Kathryn Flett at The Telegraph reviews Spiritland, a music-led venture next to Granary Square, King’s Cross, all about jazz, rock, soul and dub, however there’s also food available (and from ex-Brawn chef Owen Kenworthy no less)…

“Spiritland is, indeed, a bit weird. It doubles as a recording studio (you can see the booths from your table) and has its own radio station. In the bar, it sells vinyl, along with spirits and headphones.
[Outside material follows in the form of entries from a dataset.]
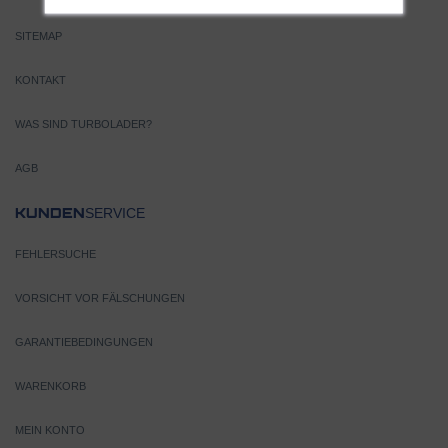
SITEMAP
KONTAKT
WAS SIND TURBOLADER?
AGB
SERVICE
KUNDEN
FEHLERSUCHE
VORSICHT VOR FÄLSCHUNGEN
GARANTIEBEDINGUNGEN
WARENKORB
MEIN KONTO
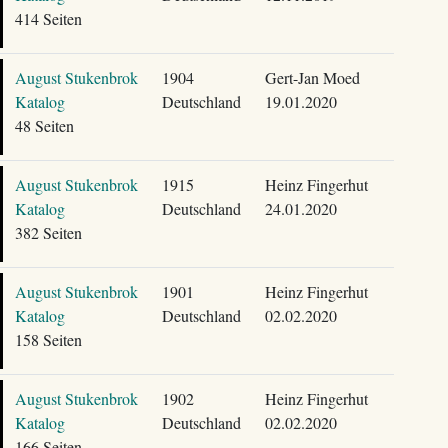
414 Seiten
August Stukenbrok
1904
Gert-Jan Moed
Katalog
Deutschland
19.01.2020
48 Seiten
August Stukenbrok
1915
Heinz Fingerhut
Katalog
Deutschland
24.01.2020
382 Seiten
August Stukenbrok
1901
Heinz Fingerhut
Katalog
Deutschland
02.02.2020
158 Seiten
August Stukenbrok
1902
Heinz Fingerhut
Katalog
Deutschland
02.02.2020
166 Seiten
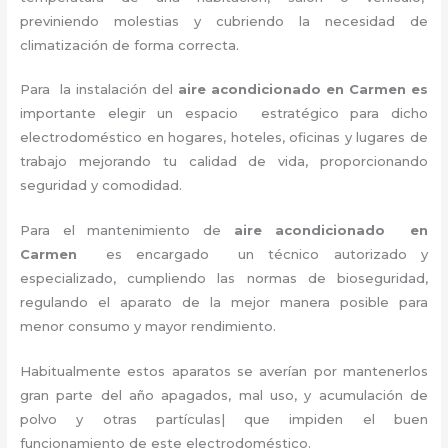
previniendo molestias y cubriendo la necesidad de
climatización de forma correcta.
Para la instalación del
aire acondicionado en Carmen es
importante
elegir un espacio estratégico para dicho
electrodoméstico en hogares, hoteles, oficinas y lugares de
trabajo
mejorando tu calidad de vida, proporcionando
seguridad y comodidad.
Para el mantenimiento de
aire acondicionado en
Carmen
es encargado un técnico autorizado y
especializado, cumpliendo las normas de bioseguridad,
regulando el aparato de la mejor manera posible para
menor consumo y mayor rendimiento.
Habitualmente estos aparatos se averían por mantenerlos
gran parte del año apagados, mal uso, y acumulación de
polvo y otras partículas| que impiden el buen
funcionamiento de este electrodoméstico.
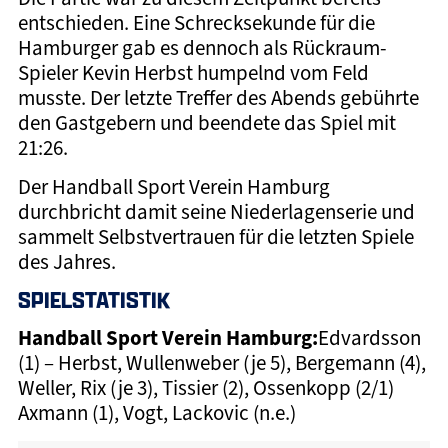
entschieden. Eine Schrecksekunde für die
Hamburger gab es dennoch als Rückraum-
Spieler Kevin Herbst humpelnd vom Feld
musste. Der letzte Treffer des Abends gebührte
den Gastgebern und beendete das Spiel mit
21:26.
Der Handball Sport Verein Hamburg
durchbricht damit seine Niederlagenserie und
sammelt Selbstvertrauen für die letzten Spiele
des Jahres.
SPIELSTATISTIK
Handball Sport Verein Hamburg:
Edvardsson
(1) – Herbst, Wullenweber (je 5), Bergemann (4),
Weller, Rix (je 3), Tissier (2), Ossenkopp (2/1)
Axmann (1), Vogt, Lackovic (n.e.)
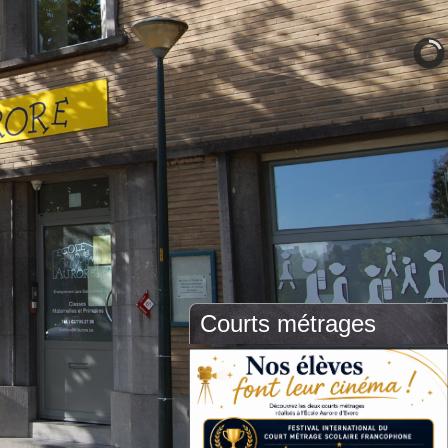
Courts métrages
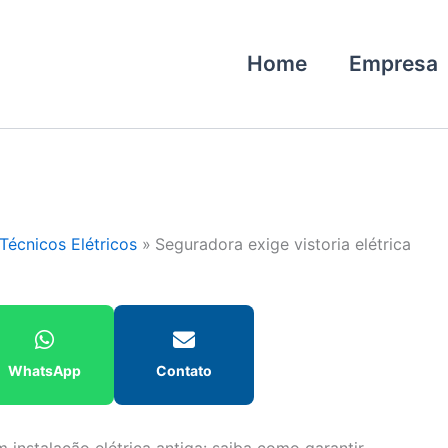
Home
Empresa
Técnicos Elétricos
Seguradora exige vistoria elétrica
WhatsApp
Contato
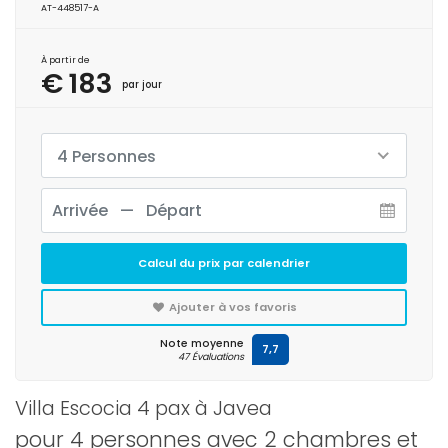
AT-448517-A
À partir de
€ 183
par jour
4 Personnes
Calcul du prix par calendrier
Ajouter à vos favoris
Note moyenne
7,7
47 Évaluations
Villa Escocia 4 pax à Javea
pour 4 personnes avec 2 chambres et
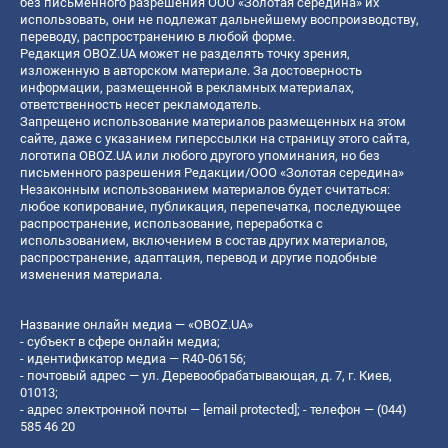
без письменного разрешения ООО «Золотая середина» их
использовать, они не подлежат дальнейшему воспроизводству,
переводу, распространению в любой форме.
Редакция OBOZ.UA может не разделять точку зрения,
изложенную в авторском материале. За достоверность
информации, размещенной в рекламных материалах,
ответственность несет рекламодатель.
Запрещено использование материалов размещенных на этом
сайте, даже с указанием гиперссылки на страницу этого сайта,
логотипа OBOZ.UA или любого другого упоминания, но без
письменного разрешения Редакции/ООО «Золотая середина»
Незаконным использованием материалов будет считаться:
любое копирование, публикация, перепечатка, последующее
распространение, использование, переработка с
использованием, включением в состав других материалов,
распространение, адаптация, перевод и другие подобные
изменения материала.
Название онлайн медиа — «OBOZ.UA»
- субъект в сфере онлайн медиа;
- идентификатор медиа — R40-06156;
- почтовый адрес — ул. Деревообрабатывающая, д. 7, г. Киев,
01013;
- адрес электронной почты —
[email protected]
; - телефон — (044)
585 46 20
“Spiritland may be the very incarnation of casual dining, but the kitchen is overseen by Owen Kenworthy, ex-Sonny’s and Brawn. Service was warm and super-efficient ”

 

 

Tom Parker Bowles in The Daily Mail delivers his verdict on Covent Garden newcomer Oystermen – a pop-up turned permanent venture featuring, you guessed it, bivalves as the star dish…

“A place as small, sweet and perfectly formed as its Essex Kumamotos, one of three oyster varieties available today. I ask for Tabasco, but instead am offered an alternative array that makes my heart thump with endorphin-fuelled glee.

“It’s not just the oysters that delight. A crab beignet is light and lovely, generous with the crustacean, and fried with a knowing hand. Taramasalata is alabaster-white and sexily sloppy, with serious smoke and fishy depth. Plaice comes garlanded with samphire and capers, and awash in a slick of brown butter. This is a fish that demands utter freshness. Here, every wish is fulfilled, and it’s cooked with a typically confident hand too.

“There are certainly no flies on these Oystermen, and the place is imbued with an admirable economy, a no-nonsense purity that flows through its veins. Excellent, predominantly British seafood, expertly cooked. The wine list is well priced and interesting, the service spot-on.”